# 10 Gallon Tank Overcrowded?



## kdharvey (Mar 21, 2008)

I have a 10 gallon tank with a filter, heater, and light and plenty of plants and a hideout (a fake log with a few holes in it and a hollowed out inside). It's been matured for about a month and I'm done adding all the fish but I'm worried that it might be overcrowded so I'd like to know what you guys think! I have 6 Pygmy Cories, 8 Neon Tetras, 1 Saimese Algea Eater (I think), and 1 Dwarf Flame Gourami. I clean the gravel and glass once a week and do about a 25% water change. I also test the ammonia, Nitrite, and Nitrate about once every two weeks. So hopefully I'm doin what I should be! Any comments about my set-up are welcome, thanks!


----------



## herefishy (Dec 14, 2006)

Yep, overcrowded. Too many fish.

Test water weekly. Smaller tanks demand more attention. And use a liquid reagent test kit not strips.

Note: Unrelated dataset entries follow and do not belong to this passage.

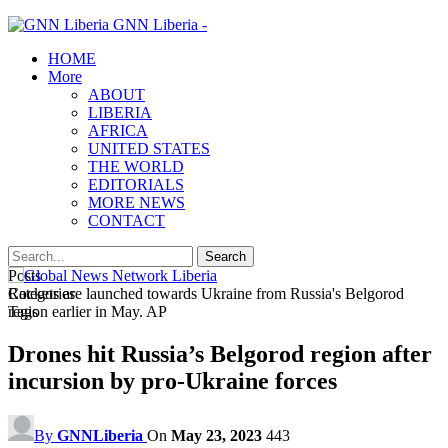
GNN Liberia -
HOME
More
ABOUT
LIBERIA
AFRICA
UNITED STATES
THE WORLD
EDITORIALS
MORE NEWS
CONTACT
Posts
Categories
Rockets are launched towards Ukraine from Russia's Belgorod
Tags
region earlier in May. AP
Drones hit Russia’s Belgorod region after
incursion by pro-Ukraine forces
By
GNNLiberia
On
May 23, 2023
443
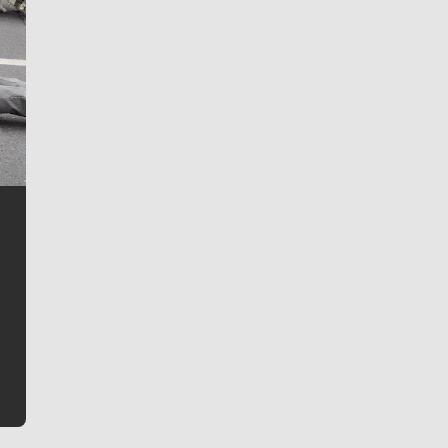
Jim Meehan
Jim Meehan is no stranger to Zag Nation. As the lead
writer covering the Gonzaga men’s basketball team,
he tells the stories behind the game and gets fans a
bit closer to their favorite players.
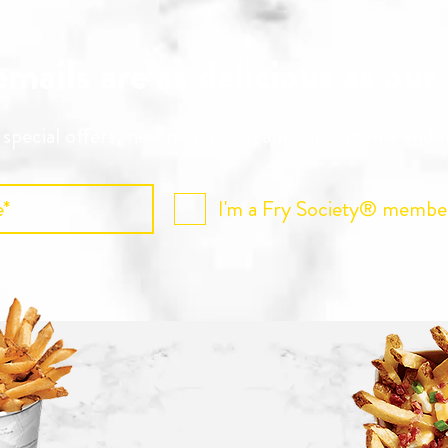
mails are as delicious as our
r special offers, new menu item announcements and
I'm a Fry Society® membe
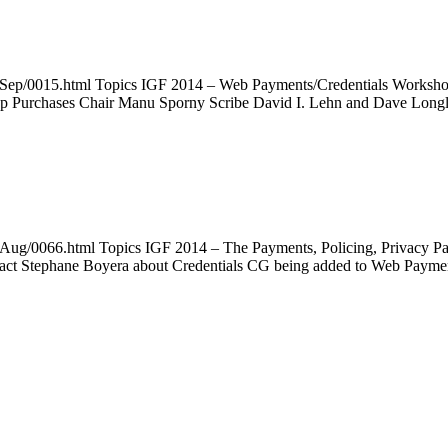
4Sep/0015.html Topics IGF 2014 – Web Payments/Credentials Workshop
App Purchases Chair Manu Sporny Scribe David I. Lehn and Dave Lon
4Aug/0066.html Topics IGF 2014 – The Payments, Policing, Privacy P
ntact Stephane Boyera about Credentials CG being added to Web Paym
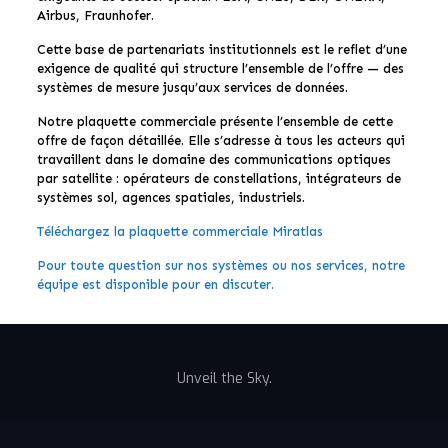
Airbus, Fraunhofer.
Cette base de partenariats institutionnels est le reflet d’une
exigence de qualité qui structure l’ensemble de l’offre — des
systèmes de mesure jusqu’aux services de données.
Notre plaquette commerciale présente l’ensemble de cette
offre de façon détaillée. Elle s’adresse à tous les acteurs qui
travaillent dans le domaine des communications optiques
par satellite : opérateurs de constellations, intégrateurs de
systèmes sol, agences spatiales, industriels.
Téléchargez la plaquette commerciale Miratlas
Pour toute question sur nos systèmes ou nos services, notre
équipe est disponible pour en discuter.
Unveil the Sky.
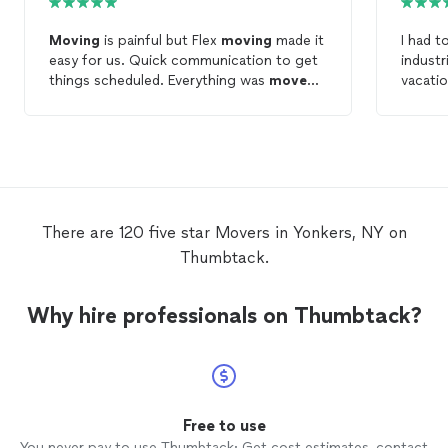
Moving
is painful but Flex
moving
made it
I had t
easy for us. Quick communication to get
industr
things scheduled. Everything was
moved
vacati
safely and the
movers
were very helpful.
right 
prompt
involve
couldn
handled
and hel
Simply
There are 120 five star Movers in Yonkers, NY on
Inciden
Thumbtack.
Simply
insura
having 
Why hire professionals on Thumbtack?
Free to use
You never pay to use Thumbtack: Get cost estimates, contact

Ix-nay one the SAE. Maybe the gourami too.

Neons can be tough. Try cardinal tetras instead. Bigger, healthier and more, but similar, color.


----------



## fried rice (Feb 26, 2008)

you have way too many fish, its usually a rule of thumb one inch of fish per gallon of water, smaller tanks are harder to take care of because small chemical changes can have deadly consequences, its like putting a cup of salt in a gallon of water, the fish in the gallon would die but if you put a cup of salt in a 50 gallon tank the fish could still survive


----------